Computing

US Government Identifies 26 High-Risk IT Projects For Intense Reviews

Keep or Kill: That is the Question

As I noted in June, the US government announced sweeping reviews of major government IT projects, especially those designated as high-risk.

In late July, the US Federal government's Chief Information Officer Vivek Kundra sent a memo to government departments and agencies instructing them to identify their high risk-IT projects, develop improvement plans for those projects, and be prepared to discussed those plans with him in a "TechStat" accountability review session before the end of November.

Over the past few weeks, CIO Kundra has been reviewing these department and agency identified high risk-IT projects. Yesterday, he announced that 26 of them, worth over $30 billion, will be intensely reviewed to see whether they will be continued to be funded.

According to this story at Government Executive, CIO Kundra says he is not aiming to automatically cancel these projects:

"This isn't killing projects... It's about making them work better and faster."

One of the most visible on the list is the FBI's Sentinel project which is the replacement for the infamous Virtual Case File aka Trilogy system. Sentinel was originally estimated to cost $425 million and be completed by late last year; it is now estimated to cost at least $556.9 and be "completed" sometime in 2011 - or later.  No one seem to know for sure, since the project is currently being replanned, once more.

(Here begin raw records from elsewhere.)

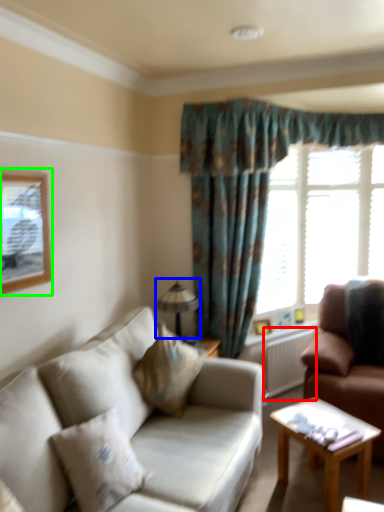 Question: Which object is the closest to the radiator (highlighted by a red box)? Choose among these: lamp (highlighted by a blue box) or picture frame (highlighted by a green box).

Choices:
 (A) lamp
 (B) picture frame

Answer: (A) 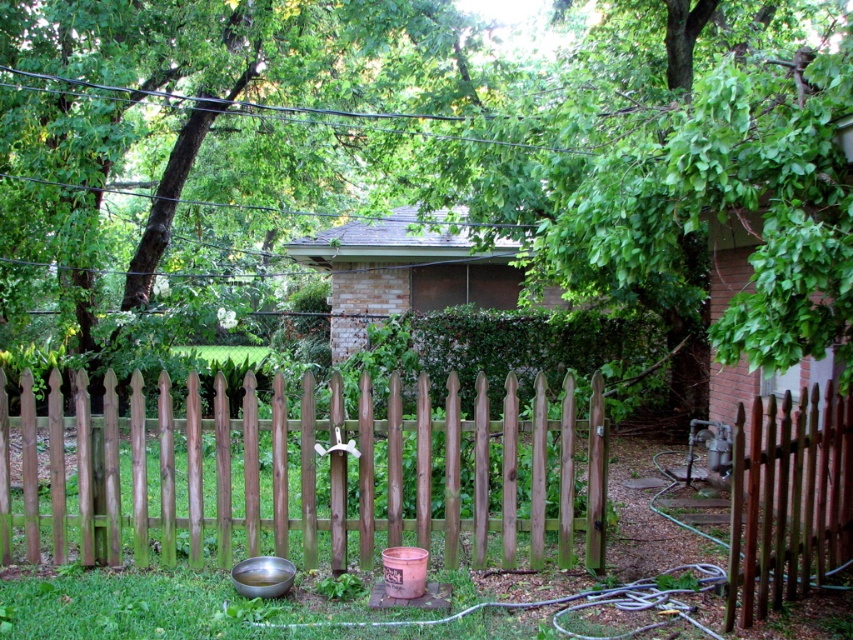 Question: Based on their relative distances, which object is farther from the green leafy tree at upper center?

Choices:
 (A) brown wooden fence at right
 (B) brown wooden fence at center

Answer: (A)

Question: Is brown wooden fence at center thinner than brown wooden fence at right?

Choices:
 (A) no
 (B) yes

Answer: (A)

Question: Does brown wooden fence at center come in front of brown wooden fence at right?

Choices:
 (A) no
 (B) yes

Answer: (A)

Question: Which of the following is the farthest from the observer?

Choices:
 (A) brown wooden fence at center
 (B) brown wooden fence at right
 (C) green leafy tree at upper center

Answer: (C)

Question: Does green leafy tree at upper center appear over brown wooden fence at right?

Choices:
 (A) no
 (B) yes

Answer: (B)

Question: Among these points, which one is farthest from the camera?

Choices:
 (A) (740, 627)
 (B) (593, 570)

Answer: (B) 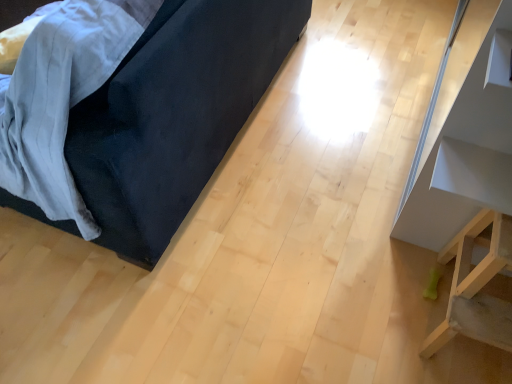 Locate an element on the screen. light wood stool at lower right, the second furniture viewed from the right is located at coordinates (476, 286).

Image resolution: width=512 pixels, height=384 pixels. Describe the element at coordinates (468, 177) in the screenshot. I see `white glossy shelf at upper right, positioned as the 1th furniture in right-to-left order` at that location.

Identify the location of velvet dark blue couch at left, placed as the 3th furniture when sorted from right to left. This screenshot has height=384, width=512. (174, 114).

Is velvet dark blue couch at left, the first furniture when ordered from left to right, at the back of light wood stool at lower right, the second furniture from the left?

light wood stool at lower right, the second furniture from the left, is not turned away from velvet dark blue couch at left, the first furniture when ordered from left to right.

Based on the photo, from a real-world perspective, which is physically above, light wood stool at lower right, the second furniture viewed from the right, or velvet dark blue couch at left, the first furniture when ordered from left to right?

In real-world perspective, velvet dark blue couch at left, the first furniture when ordered from left to right, is above.

Based on the photo, is velvet dark blue couch at left, the first furniture when ordered from left to right, inside light wood stool at lower right, the second furniture from the left?

Definitely not — velvet dark blue couch at left, the first furniture when ordered from left to right, is not inside light wood stool at lower right, the second furniture from the left.

Considering the sizes of objects light wood stool at lower right, the second furniture viewed from the right, and velvet dark blue couch at left, placed as the 3th furniture when sorted from right to left, in the image provided, who is wider, light wood stool at lower right, the second furniture viewed from the right, or velvet dark blue couch at left, placed as the 3th furniture when sorted from right to left,?

velvet dark blue couch at left, placed as the 3th furniture when sorted from right to left, is wider.

Does velvet dark blue couch at left, the first furniture when ordered from left to right, lie in front of light wood stool at lower right, the second furniture viewed from the right?

Yes, velvet dark blue couch at left, the first furniture when ordered from left to right, is in front of light wood stool at lower right, the second furniture viewed from the right.

Is point (191, 76) closer or farther from the camera than point (488, 255)?

Clearly, point (191, 76) is more distant from the camera than point (488, 255).

Choose the correct answer: Is velvet dark blue couch at left, the first furniture when ordered from left to right, inside light wood stool at lower right, the second furniture from the left, or outside it?

velvet dark blue couch at left, the first furniture when ordered from left to right, cannot be found inside light wood stool at lower right, the second furniture from the left.

Does light wood stool at lower right, the second furniture viewed from the right, have a greater width compared to white glossy shelf at upper right, positioned as the 1th furniture in right-to-left order?

Correct, the width of light wood stool at lower right, the second furniture viewed from the right, exceeds that of white glossy shelf at upper right, positioned as the 1th furniture in right-to-left order.

Is light wood stool at lower right, the second furniture viewed from the right, in front of or behind white glossy shelf at upper right, marked as the 3th furniture in a left-to-right arrangement, in the image?

light wood stool at lower right, the second furniture viewed from the right, is in front of white glossy shelf at upper right, marked as the 3th furniture in a left-to-right arrangement.

In the image, is light wood stool at lower right, the second furniture viewed from the right, on the left side or the right side of white glossy shelf at upper right, positioned as the 1th furniture in right-to-left order?

light wood stool at lower right, the second furniture viewed from the right, is to the left of white glossy shelf at upper right, positioned as the 1th furniture in right-to-left order.

Could you tell me if light wood stool at lower right, the second furniture from the left, is turned towards white glossy shelf at upper right, marked as the 3th furniture in a left-to-right arrangement?

No, light wood stool at lower right, the second furniture from the left, is not oriented towards white glossy shelf at upper right, marked as the 3th furniture in a left-to-right arrangement.

Can velvet dark blue couch at left, placed as the 3th furniture when sorted from right to left, be found inside white glossy shelf at upper right, marked as the 3th furniture in a left-to-right arrangement?

Actually, velvet dark blue couch at left, placed as the 3th furniture when sorted from right to left, is outside white glossy shelf at upper right, marked as the 3th furniture in a left-to-right arrangement.

From the picture: Does white glossy shelf at upper right, marked as the 3th furniture in a left-to-right arrangement, lie behind velvet dark blue couch at left, the first furniture when ordered from left to right?

Yes, white glossy shelf at upper right, marked as the 3th furniture in a left-to-right arrangement, is behind velvet dark blue couch at left, the first furniture when ordered from left to right.

Based on the photo, from a real-world perspective, which object rests below the other?

velvet dark blue couch at left, placed as the 3th furniture when sorted from right to left, from a real-world perspective.

From the image's perspective, which one is positioned lower, white glossy shelf at upper right, marked as the 3th furniture in a left-to-right arrangement, or velvet dark blue couch at left, the first furniture when ordered from left to right?

white glossy shelf at upper right, marked as the 3th furniture in a left-to-right arrangement, is shown below in the image.

From a real-world perspective, relative to light wood stool at lower right, the second furniture viewed from the right, is white glossy shelf at upper right, marked as the 3th furniture in a left-to-right arrangement, vertically above or below?

white glossy shelf at upper right, marked as the 3th furniture in a left-to-right arrangement, is above light wood stool at lower right, the second furniture viewed from the right.

Looking at this image, can you tell me how much white glossy shelf at upper right, marked as the 3th furniture in a left-to-right arrangement, and light wood stool at lower right, the second furniture viewed from the right, differ in facing direction?

white glossy shelf at upper right, marked as the 3th furniture in a left-to-right arrangement, and light wood stool at lower right, the second furniture viewed from the right, are facing 90.9 degrees away from each other.

Who is taller, white glossy shelf at upper right, marked as the 3th furniture in a left-to-right arrangement, or light wood stool at lower right, the second furniture from the left?

Standing taller between the two is white glossy shelf at upper right, marked as the 3th furniture in a left-to-right arrangement.

Is white glossy shelf at upper right, marked as the 3th furniture in a left-to-right arrangement, at the left side of light wood stool at lower right, the second furniture viewed from the right?

No, white glossy shelf at upper right, marked as the 3th furniture in a left-to-right arrangement, is not to the left of light wood stool at lower right, the second furniture viewed from the right.

Is velvet dark blue couch at left, placed as the 3th furniture when sorted from right to left, wider or thinner than white glossy shelf at upper right, marked as the 3th furniture in a left-to-right arrangement?

Considering their sizes, velvet dark blue couch at left, placed as the 3th furniture when sorted from right to left, looks broader than white glossy shelf at upper right, marked as the 3th furniture in a left-to-right arrangement.

Would you say velvet dark blue couch at left, the first furniture when ordered from left to right, is a long distance from white glossy shelf at upper right, positioned as the 1th furniture in right-to-left order?

No.

Considering the points (167, 129) and (453, 152), which point is behind, point (167, 129) or point (453, 152)?

Positioned behind is point (167, 129).

Does velvet dark blue couch at left, the first furniture when ordered from left to right, appear on the right side of white glossy shelf at upper right, positioned as the 1th furniture in right-to-left order?

Incorrect, velvet dark blue couch at left, the first furniture when ordered from left to right, is not on the right side of white glossy shelf at upper right, positioned as the 1th furniture in right-to-left order.

What are the coordinates of `furniture below the velvet dark blue couch at left, the first furniture when ordered from left to right (from a real-world perspective)` in the screenshot? It's located at (476, 286).

From a real-world perspective, which furniture is the 1st one above the light wood stool at lower right, the second furniture viewed from the right? Please provide its 2D coordinates.

[(174, 114)]

From the picture: From the image, which object appears to be nearer to white glossy shelf at upper right, marked as the 3th furniture in a left-to-right arrangement, light wood stool at lower right, the second furniture viewed from the right, or velvet dark blue couch at left, placed as the 3th furniture when sorted from right to left?

Among the two, light wood stool at lower right, the second furniture viewed from the right, is located nearer to white glossy shelf at upper right, marked as the 3th furniture in a left-to-right arrangement.

When comparing their distances from light wood stool at lower right, the second furniture from the left, does velvet dark blue couch at left, placed as the 3th furniture when sorted from right to left, or white glossy shelf at upper right, marked as the 3th furniture in a left-to-right arrangement, seem further?

velvet dark blue couch at left, placed as the 3th furniture when sorted from right to left.

When comparing their distances from light wood stool at lower right, the second furniture from the left, does white glossy shelf at upper right, positioned as the 1th furniture in right-to-left order, or velvet dark blue couch at left, placed as the 3th furniture when sorted from right to left, seem further?

The object further to light wood stool at lower right, the second furniture from the left, is velvet dark blue couch at left, placed as the 3th furniture when sorted from right to left.

Looking at the image, which one is located closer to velvet dark blue couch at left, the first furniture when ordered from left to right, white glossy shelf at upper right, positioned as the 1th furniture in right-to-left order, or light wood stool at lower right, the second furniture from the left?

Among the two, white glossy shelf at upper right, positioned as the 1th furniture in right-to-left order, is located nearer to velvet dark blue couch at left, the first furniture when ordered from left to right.

Estimate the real-world distances between objects in this image. Which object is further from velvet dark blue couch at left, the first furniture when ordered from left to right, light wood stool at lower right, the second furniture from the left, or white glossy shelf at upper right, marked as the 3th furniture in a left-to-right arrangement?

light wood stool at lower right, the second furniture from the left, lies further to velvet dark blue couch at left, the first furniture when ordered from left to right, than the other object.

Looking at the image, which one is located further to white glossy shelf at upper right, positioned as the 1th furniture in right-to-left order, velvet dark blue couch at left, the first furniture when ordered from left to right, or light wood stool at lower right, the second furniture from the left?

Based on the image, velvet dark blue couch at left, the first furniture when ordered from left to right, appears to be further to white glossy shelf at upper right, positioned as the 1th furniture in right-to-left order.

Identify the location of furniture between velvet dark blue couch at left, placed as the 3th furniture when sorted from right to left, and white glossy shelf at upper right, marked as the 3th furniture in a left-to-right arrangement, from left to right. (476, 286). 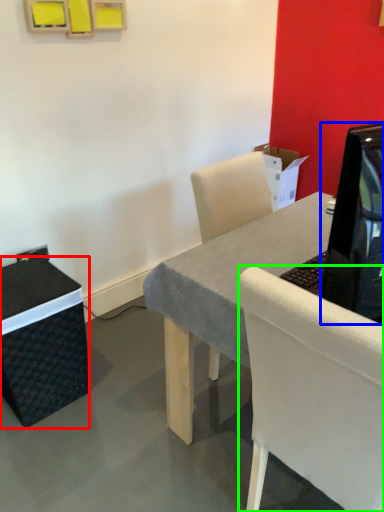 Question: Considering the real-world distances, which object is farthest from box (highlighted by a red box)? television (highlighted by a blue box) or chair (highlighted by a green box)?

Choices:
 (A) television
 (B) chair

Answer: (A) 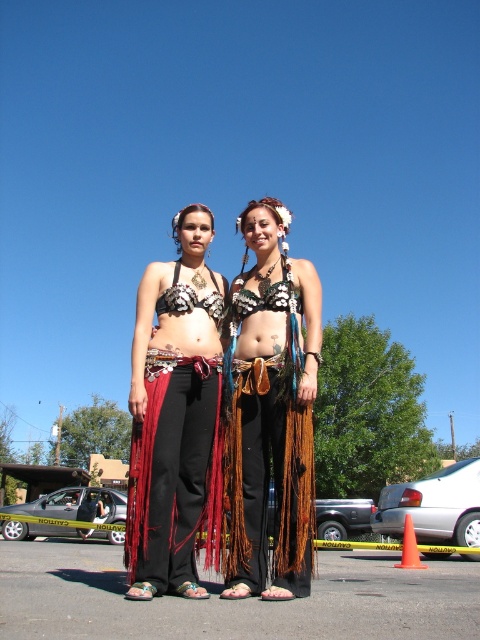 Question: Among these points, which one is nearest to the camera?

Choices:
 (A) (240, 337)
 (B) (207, 296)

Answer: (A)

Question: Can you confirm if matte skin belly at center is positioned to the left of matte black bikini top at center?

Choices:
 (A) yes
 (B) no

Answer: (A)

Question: Which point is closer to the camera?

Choices:
 (A) (171, 346)
 (B) (252, 317)

Answer: (A)

Question: Where is metallic silver bikini top at center located in relation to matte black bikini top at center in the image?

Choices:
 (A) left
 (B) right

Answer: (B)

Question: Is brown leather belt at center thinner than matte black bikini top at center?

Choices:
 (A) yes
 (B) no

Answer: (A)

Question: Which point is closer to the camera taking this photo?

Choices:
 (A) (272, 323)
 (B) (243, 294)
 (C) (380, 586)

Answer: (A)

In fact, the only thing the FBI Director Robert Muellerpromised Congress a few weeks ago in regard to Sentinel's status is that it won't cost $1 billion to complete, although no one could tell if he had his fingers crossed when he said it.

If you remember, when Sentinel was started, the FBI promised that it had thoroughly learned its lessons from the VCF fiasco. Quoting from a Washington Poststory from 2006:

"A previous effort, dubbed Trilogy, led to successful hardware upgrades and thousands of new PCs, but the final phase -- a software system called the Virtual Case File -- was abandoned last year amid cost overruns and management problems."

"The Justice Department's inspector general, Glenn A. Fine, warned in a report issued Monday that the FBI is at risk of repeating several of the same mistakes with Sentinel. The review raised concerns about management turnover and weak cost controls."

"But [FBI CIO] Azmi told reporters yesterday that the FBI has included an aggressive system of audits, outside management review and financial controls to guard against any problems."

" 'We have a number of controls in place to ensure that this program is not following in Trilogy's footsteps,' Azmi said."

It is true that Sentinel is not following Trilogy's footsteps to failure: it is following its own.

I humbly suggest that CIO Kundra keep in mind not only what happened on the VCF project but what has happened with Sentinel, despite all the promises made that it would be a showcase IT project. Given all those promises, Sentinel should not be on CIO Kundra's list of the dubious IT-26.

Regardless of the promises made by the government agencies or departments or contractors involved in the 26, a more than healthy dose of skepticism is needed when reviewing their IT project get-well plans.

In fact, if a dubious IT-26 project can only be made "better and faster" by taking on even more risk, then erring on the side of canceling it is the best course of action. Reinforcing failure is never a good strategy.